When asked "what is the one thing a user needs to accomplish on this screen?", groups converged on: logging a workout. Everything else was secondary. That clarity typically arrived 25 minutes in, not at the start.
Outcomes
Qualitative feedback collected at the end of the session indicated that founders left with a clearer, more ruthless view of what their own MVPs should contain. Several participants reported in follow-up conversations that the session had directly influenced how they presented their products to investors — stripping back features to lead with the core value proposition.
The session has been reused and adapted for subsequent iBiz cohorts and for separate UX Design courses at Strathmore University, where I have been an instructor since 2018.
What I learned about teaching design thinking to founders
- Case studies do more work than frameworks. Abstract MVP theory doesn't land. The moment you show a founder that Bezos was personally hand-shipping books, the concept clicks. Context-rich stories beat slide frameworks every time.
- The best workshop moments happen in the exercise, not the lecture. Founders need to feel the tension between "everything I want to build" and "the one thing a user needs" in their own hands. Paper prototyping achieves this in 20 minutes in a way that no talk can.

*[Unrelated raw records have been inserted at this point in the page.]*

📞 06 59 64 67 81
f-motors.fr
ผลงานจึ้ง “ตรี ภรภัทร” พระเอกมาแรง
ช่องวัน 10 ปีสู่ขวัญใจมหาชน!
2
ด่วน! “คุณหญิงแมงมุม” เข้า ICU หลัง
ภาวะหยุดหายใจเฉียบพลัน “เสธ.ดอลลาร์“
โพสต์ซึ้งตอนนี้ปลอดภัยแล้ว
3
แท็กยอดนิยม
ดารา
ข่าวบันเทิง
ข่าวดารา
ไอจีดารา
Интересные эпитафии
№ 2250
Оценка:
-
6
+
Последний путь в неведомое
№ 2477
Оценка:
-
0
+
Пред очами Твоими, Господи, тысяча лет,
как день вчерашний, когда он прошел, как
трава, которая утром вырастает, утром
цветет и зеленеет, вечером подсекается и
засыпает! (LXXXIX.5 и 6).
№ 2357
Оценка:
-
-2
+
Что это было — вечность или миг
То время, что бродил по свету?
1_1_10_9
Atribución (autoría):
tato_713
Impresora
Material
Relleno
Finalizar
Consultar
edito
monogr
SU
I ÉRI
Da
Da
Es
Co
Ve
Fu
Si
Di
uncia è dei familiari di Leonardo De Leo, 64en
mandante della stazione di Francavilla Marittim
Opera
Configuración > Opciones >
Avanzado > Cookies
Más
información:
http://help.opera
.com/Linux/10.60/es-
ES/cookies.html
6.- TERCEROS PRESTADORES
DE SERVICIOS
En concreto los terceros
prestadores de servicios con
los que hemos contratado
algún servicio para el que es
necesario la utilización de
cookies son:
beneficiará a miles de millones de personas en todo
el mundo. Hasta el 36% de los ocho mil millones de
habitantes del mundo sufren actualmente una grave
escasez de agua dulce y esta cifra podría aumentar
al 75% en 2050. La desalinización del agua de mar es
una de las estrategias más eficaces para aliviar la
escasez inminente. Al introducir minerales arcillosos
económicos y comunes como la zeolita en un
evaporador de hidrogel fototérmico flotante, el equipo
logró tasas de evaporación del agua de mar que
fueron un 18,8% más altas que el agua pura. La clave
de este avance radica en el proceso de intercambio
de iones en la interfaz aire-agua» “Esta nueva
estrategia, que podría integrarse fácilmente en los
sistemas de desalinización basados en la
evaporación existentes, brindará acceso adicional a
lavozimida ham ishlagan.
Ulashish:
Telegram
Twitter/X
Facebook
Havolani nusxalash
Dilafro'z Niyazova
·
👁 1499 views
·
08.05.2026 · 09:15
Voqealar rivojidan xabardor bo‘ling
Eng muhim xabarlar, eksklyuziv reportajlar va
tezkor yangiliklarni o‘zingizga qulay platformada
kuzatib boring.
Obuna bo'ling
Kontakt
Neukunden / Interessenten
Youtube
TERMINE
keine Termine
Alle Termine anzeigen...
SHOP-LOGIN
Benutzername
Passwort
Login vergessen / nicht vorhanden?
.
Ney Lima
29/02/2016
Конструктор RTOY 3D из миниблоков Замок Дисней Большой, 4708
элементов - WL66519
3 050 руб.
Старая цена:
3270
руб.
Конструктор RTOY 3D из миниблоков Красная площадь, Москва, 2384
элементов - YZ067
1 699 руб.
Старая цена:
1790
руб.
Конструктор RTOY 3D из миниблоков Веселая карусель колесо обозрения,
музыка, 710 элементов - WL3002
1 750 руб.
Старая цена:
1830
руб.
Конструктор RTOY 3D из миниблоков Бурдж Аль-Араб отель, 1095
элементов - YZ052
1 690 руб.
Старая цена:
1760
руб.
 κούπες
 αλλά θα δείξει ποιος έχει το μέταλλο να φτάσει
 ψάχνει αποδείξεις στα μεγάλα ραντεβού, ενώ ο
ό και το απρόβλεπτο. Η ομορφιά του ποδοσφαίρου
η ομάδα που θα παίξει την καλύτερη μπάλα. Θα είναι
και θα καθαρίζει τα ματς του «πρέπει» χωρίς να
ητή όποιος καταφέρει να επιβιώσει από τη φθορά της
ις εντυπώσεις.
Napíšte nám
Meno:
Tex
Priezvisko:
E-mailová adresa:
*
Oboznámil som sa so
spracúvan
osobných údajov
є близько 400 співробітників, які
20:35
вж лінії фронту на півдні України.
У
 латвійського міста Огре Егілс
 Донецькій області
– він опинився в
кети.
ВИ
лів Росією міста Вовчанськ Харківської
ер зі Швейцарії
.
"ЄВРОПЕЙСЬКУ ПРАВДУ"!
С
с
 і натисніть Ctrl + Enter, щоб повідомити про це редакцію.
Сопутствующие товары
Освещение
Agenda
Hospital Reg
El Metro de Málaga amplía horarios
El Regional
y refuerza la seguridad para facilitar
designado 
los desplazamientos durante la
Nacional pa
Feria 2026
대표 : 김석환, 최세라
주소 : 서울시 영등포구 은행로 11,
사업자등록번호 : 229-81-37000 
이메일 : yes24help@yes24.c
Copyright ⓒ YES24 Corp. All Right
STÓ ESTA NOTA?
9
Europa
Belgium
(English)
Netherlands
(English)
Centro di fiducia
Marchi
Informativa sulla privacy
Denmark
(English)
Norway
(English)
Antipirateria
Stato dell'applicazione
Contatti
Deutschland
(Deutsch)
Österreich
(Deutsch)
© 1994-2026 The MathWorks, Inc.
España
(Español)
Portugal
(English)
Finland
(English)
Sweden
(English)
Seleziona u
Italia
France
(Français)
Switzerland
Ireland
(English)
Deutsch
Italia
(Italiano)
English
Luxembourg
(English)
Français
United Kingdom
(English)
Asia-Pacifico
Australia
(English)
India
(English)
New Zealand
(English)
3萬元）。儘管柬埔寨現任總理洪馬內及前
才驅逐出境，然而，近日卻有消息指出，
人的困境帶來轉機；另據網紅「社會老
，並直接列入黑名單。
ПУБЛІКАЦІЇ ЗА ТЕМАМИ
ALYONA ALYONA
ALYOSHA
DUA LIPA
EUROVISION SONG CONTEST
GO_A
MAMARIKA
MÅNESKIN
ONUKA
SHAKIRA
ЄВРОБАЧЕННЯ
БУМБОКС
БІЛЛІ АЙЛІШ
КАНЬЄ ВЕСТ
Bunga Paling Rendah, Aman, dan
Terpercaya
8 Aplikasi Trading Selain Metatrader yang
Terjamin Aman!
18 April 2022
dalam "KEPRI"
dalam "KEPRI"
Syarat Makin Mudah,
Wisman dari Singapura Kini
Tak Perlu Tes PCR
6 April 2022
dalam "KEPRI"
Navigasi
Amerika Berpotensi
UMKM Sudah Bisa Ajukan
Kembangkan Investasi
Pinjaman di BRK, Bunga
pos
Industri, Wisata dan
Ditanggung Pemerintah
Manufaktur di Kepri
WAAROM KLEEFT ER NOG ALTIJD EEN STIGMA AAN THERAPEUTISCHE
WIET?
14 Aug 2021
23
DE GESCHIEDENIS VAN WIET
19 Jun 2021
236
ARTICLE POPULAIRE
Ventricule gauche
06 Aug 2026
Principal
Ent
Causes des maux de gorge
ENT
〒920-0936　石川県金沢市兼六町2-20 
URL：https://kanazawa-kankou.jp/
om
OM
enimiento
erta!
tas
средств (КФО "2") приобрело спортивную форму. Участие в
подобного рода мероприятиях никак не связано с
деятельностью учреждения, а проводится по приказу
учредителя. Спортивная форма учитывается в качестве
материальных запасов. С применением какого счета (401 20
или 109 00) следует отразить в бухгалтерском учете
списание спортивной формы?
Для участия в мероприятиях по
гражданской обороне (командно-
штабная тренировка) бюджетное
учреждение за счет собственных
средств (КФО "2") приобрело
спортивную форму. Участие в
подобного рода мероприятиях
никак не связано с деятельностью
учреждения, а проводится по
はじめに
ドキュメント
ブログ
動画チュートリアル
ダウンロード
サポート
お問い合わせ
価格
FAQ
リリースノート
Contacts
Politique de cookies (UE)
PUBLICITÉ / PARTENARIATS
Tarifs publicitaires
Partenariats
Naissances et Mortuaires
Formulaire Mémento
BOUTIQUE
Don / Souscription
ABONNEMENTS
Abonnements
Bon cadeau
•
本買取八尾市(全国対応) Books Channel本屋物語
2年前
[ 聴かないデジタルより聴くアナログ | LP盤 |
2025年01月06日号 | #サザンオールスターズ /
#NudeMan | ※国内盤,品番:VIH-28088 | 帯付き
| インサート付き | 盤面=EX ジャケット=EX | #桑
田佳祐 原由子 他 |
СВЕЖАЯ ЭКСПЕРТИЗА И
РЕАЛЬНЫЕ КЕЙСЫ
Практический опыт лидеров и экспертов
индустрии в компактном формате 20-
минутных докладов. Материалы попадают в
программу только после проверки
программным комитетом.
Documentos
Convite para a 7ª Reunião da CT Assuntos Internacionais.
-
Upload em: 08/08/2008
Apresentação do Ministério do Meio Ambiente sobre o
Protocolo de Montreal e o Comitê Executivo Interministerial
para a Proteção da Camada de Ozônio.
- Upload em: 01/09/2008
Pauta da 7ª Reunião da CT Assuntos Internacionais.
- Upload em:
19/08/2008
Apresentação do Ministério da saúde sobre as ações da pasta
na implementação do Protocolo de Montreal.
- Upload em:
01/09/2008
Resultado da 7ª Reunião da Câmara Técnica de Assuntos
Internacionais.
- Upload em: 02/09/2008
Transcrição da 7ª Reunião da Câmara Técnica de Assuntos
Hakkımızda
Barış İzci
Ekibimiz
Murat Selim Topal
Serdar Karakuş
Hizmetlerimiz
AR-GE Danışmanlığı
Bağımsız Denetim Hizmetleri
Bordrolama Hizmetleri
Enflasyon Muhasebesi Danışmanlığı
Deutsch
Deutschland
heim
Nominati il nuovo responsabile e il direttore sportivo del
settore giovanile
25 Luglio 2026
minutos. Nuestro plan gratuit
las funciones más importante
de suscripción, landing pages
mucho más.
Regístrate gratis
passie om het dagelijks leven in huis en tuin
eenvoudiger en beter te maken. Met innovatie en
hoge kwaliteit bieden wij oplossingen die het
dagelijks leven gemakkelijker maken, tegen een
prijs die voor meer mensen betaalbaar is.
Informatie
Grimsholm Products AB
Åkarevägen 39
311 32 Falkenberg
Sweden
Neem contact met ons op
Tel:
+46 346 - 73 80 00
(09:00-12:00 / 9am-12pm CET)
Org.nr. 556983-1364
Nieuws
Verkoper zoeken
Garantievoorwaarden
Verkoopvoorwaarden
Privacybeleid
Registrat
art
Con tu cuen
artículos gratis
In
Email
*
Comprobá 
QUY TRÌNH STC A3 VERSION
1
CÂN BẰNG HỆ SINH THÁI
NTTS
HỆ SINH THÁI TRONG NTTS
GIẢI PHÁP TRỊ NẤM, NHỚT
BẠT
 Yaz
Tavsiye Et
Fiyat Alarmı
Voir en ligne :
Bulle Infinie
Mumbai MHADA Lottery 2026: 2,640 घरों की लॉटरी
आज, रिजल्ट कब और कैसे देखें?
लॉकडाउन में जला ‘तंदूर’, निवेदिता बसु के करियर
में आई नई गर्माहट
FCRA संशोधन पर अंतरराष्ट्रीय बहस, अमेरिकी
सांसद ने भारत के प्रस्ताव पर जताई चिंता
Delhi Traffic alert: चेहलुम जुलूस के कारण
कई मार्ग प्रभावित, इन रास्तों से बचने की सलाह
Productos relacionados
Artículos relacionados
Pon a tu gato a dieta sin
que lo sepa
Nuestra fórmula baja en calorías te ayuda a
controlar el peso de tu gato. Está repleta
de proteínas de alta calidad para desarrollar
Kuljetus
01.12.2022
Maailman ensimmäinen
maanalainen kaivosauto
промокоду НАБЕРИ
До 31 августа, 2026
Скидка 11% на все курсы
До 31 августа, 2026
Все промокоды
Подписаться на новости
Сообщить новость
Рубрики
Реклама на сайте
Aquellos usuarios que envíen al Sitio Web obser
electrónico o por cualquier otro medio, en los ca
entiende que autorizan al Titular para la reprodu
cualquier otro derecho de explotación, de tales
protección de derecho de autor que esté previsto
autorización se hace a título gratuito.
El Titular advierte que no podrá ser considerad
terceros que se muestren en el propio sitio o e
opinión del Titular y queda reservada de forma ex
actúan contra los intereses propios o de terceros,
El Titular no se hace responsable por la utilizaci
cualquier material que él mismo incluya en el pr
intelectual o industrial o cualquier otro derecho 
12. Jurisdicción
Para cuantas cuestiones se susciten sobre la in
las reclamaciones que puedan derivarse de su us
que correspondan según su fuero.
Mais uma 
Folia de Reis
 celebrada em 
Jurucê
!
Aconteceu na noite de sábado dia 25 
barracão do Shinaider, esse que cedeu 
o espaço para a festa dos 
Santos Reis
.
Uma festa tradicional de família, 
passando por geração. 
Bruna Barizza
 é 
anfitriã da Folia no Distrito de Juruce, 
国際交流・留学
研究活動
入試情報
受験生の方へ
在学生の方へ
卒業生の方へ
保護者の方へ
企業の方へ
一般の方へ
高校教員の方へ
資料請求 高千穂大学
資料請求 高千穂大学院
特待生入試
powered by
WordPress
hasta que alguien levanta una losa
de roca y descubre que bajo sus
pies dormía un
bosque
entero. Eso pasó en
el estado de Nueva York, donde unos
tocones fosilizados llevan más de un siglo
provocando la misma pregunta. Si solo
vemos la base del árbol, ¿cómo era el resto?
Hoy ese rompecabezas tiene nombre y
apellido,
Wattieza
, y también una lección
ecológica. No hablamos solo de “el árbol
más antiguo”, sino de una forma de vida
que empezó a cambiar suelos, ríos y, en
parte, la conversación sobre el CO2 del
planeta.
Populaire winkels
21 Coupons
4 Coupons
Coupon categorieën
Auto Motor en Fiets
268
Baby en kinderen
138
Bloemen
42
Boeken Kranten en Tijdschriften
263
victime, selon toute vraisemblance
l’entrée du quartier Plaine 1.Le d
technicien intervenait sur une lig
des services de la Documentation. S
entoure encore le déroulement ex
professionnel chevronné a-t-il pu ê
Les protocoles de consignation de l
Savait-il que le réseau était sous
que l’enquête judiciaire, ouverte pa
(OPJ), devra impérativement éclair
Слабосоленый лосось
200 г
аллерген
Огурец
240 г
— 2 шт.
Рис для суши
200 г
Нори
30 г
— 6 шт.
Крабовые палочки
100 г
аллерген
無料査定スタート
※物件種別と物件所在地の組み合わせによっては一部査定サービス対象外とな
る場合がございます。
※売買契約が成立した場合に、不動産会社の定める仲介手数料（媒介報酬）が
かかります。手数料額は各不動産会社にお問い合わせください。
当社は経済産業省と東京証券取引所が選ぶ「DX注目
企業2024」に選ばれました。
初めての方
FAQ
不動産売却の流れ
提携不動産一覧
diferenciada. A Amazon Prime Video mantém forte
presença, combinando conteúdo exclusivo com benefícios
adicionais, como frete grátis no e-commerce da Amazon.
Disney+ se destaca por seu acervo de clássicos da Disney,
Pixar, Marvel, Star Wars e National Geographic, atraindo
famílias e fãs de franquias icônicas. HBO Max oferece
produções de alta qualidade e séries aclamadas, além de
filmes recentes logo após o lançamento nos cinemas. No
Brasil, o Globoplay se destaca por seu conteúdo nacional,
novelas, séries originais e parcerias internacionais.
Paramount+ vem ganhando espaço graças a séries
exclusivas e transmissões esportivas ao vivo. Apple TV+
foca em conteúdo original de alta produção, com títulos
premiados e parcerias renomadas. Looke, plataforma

- The facilitator's job is to help founders hear their own assumptions. The most effective interventions were questions, not corrections: "Who is that feature for?" "What would happen if you removed it?" "How would you know if it's working?"
- Non-technical founders need permission to start ugly. Many founders delay prototyping because they think it has to look finished. The explicit permission to draw a box on a piece of paper and call it a feature is genuinely liberating — and it's something design practitioners forget to give.